What is needed is the number of lines below that contain the string "nawet", with no other text.

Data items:

+-------+

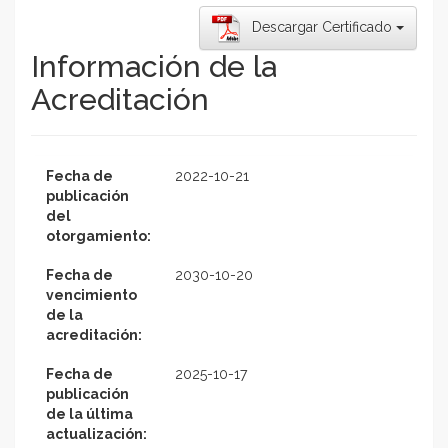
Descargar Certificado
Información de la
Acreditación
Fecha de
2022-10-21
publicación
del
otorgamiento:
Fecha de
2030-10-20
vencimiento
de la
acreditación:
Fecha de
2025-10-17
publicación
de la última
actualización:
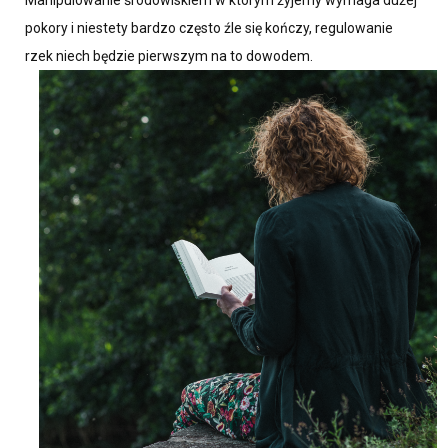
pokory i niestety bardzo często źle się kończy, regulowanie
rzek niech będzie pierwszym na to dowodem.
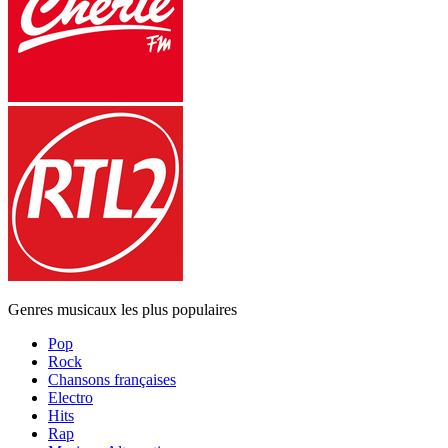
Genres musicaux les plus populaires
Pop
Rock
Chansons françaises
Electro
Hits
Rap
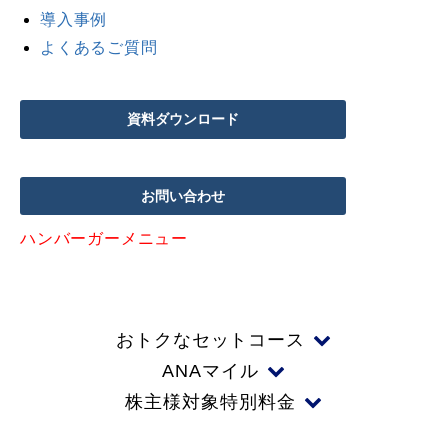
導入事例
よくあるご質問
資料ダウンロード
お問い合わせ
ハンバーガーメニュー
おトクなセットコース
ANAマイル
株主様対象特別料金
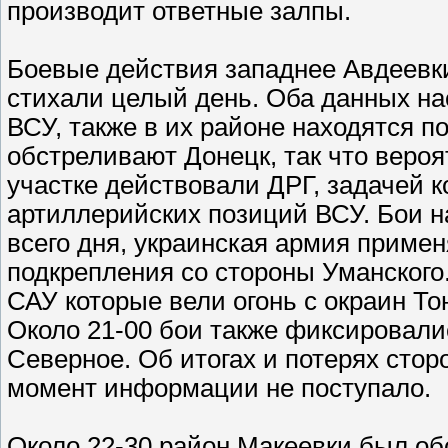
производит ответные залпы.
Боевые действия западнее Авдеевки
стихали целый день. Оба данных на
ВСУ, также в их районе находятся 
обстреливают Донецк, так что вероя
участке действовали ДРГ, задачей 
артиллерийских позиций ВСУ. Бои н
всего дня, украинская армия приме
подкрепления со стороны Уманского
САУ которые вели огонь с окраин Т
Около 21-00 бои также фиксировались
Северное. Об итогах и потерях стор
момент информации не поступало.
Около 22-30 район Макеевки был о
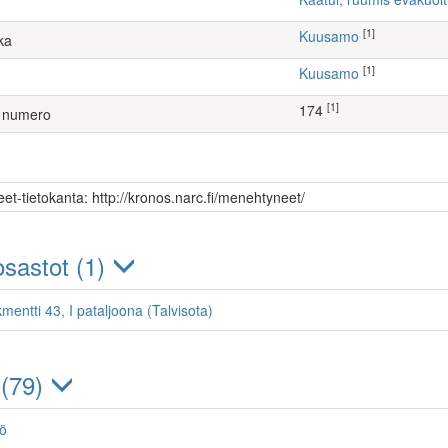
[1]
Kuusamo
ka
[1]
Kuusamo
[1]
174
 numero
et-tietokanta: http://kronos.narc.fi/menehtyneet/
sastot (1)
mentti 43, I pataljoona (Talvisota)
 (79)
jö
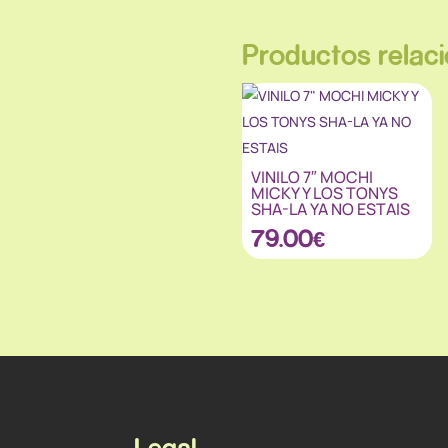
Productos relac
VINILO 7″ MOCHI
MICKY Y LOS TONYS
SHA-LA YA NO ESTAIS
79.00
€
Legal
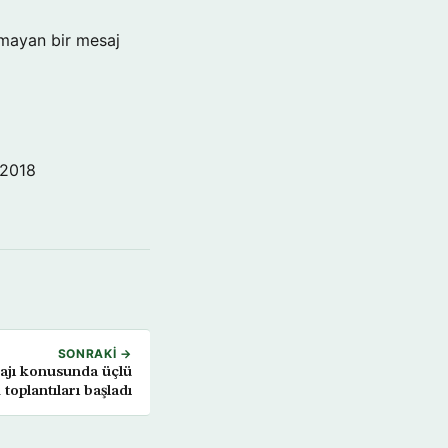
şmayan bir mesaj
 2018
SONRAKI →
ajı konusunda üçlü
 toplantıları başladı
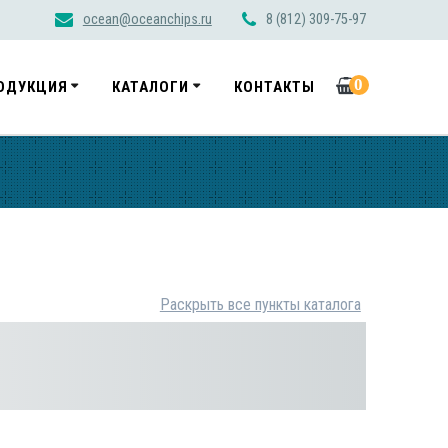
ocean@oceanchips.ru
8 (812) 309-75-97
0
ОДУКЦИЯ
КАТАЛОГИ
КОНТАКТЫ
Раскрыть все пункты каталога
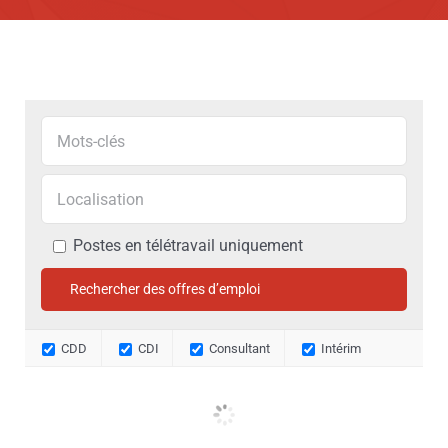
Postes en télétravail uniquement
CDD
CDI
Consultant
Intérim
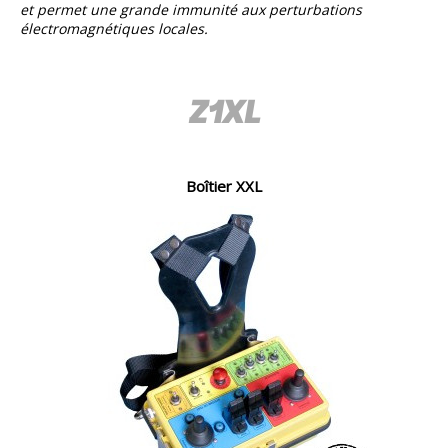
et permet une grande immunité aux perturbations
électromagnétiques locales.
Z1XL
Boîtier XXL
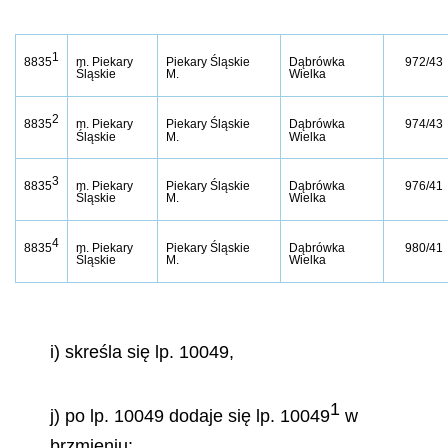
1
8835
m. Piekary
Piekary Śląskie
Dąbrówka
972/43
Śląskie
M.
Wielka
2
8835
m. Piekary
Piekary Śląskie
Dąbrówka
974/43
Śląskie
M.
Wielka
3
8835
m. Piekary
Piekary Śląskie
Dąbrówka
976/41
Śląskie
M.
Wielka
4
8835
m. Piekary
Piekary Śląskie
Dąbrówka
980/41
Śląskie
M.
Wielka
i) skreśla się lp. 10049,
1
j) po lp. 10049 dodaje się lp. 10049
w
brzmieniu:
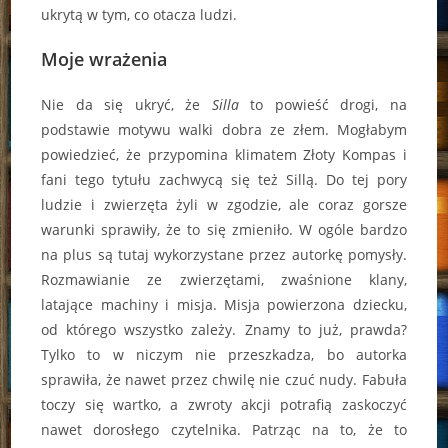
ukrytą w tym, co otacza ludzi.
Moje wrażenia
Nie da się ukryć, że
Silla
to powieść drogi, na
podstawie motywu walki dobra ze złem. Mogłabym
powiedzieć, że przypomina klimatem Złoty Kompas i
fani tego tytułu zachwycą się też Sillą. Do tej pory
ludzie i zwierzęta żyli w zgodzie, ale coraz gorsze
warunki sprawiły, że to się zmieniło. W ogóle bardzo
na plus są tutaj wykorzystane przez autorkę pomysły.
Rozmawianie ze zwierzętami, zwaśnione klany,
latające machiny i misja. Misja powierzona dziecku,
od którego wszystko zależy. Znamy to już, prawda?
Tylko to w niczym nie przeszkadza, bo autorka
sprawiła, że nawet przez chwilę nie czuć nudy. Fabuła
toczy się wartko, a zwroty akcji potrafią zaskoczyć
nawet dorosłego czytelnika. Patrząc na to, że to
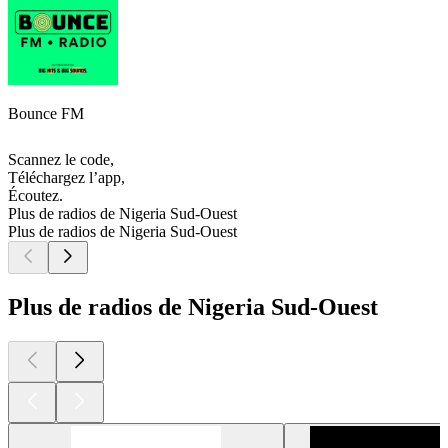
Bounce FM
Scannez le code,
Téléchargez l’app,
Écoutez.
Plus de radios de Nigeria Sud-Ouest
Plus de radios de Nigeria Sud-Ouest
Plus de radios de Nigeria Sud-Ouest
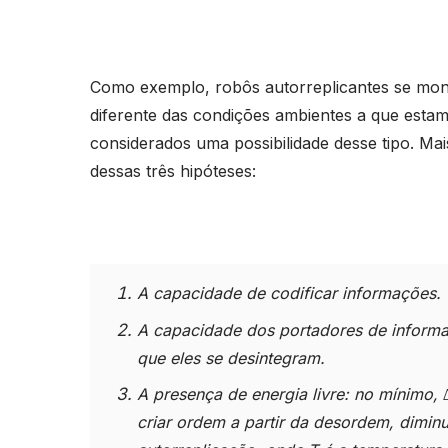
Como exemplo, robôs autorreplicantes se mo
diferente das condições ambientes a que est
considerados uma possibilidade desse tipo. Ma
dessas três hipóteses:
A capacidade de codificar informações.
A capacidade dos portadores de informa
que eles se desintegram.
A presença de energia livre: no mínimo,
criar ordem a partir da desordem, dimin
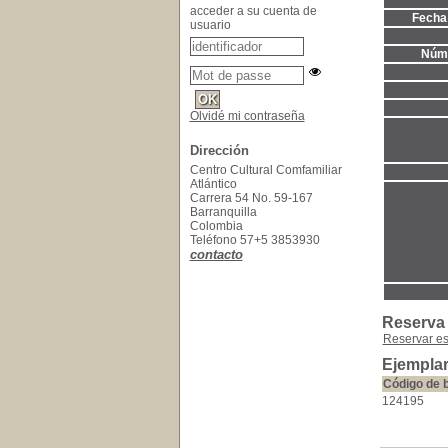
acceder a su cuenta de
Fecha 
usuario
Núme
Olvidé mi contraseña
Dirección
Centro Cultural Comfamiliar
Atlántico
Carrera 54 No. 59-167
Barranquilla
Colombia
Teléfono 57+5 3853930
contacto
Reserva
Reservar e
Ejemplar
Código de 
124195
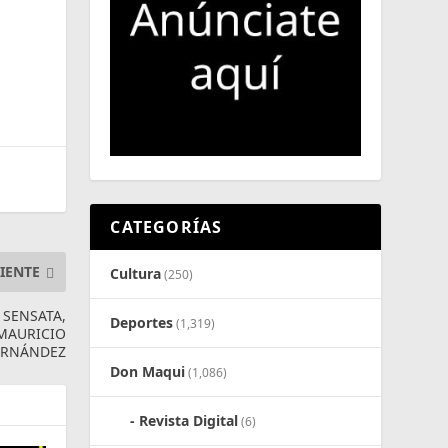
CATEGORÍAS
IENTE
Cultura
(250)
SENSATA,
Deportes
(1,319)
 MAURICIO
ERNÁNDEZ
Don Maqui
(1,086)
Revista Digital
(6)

+-------+

ANSWER - 2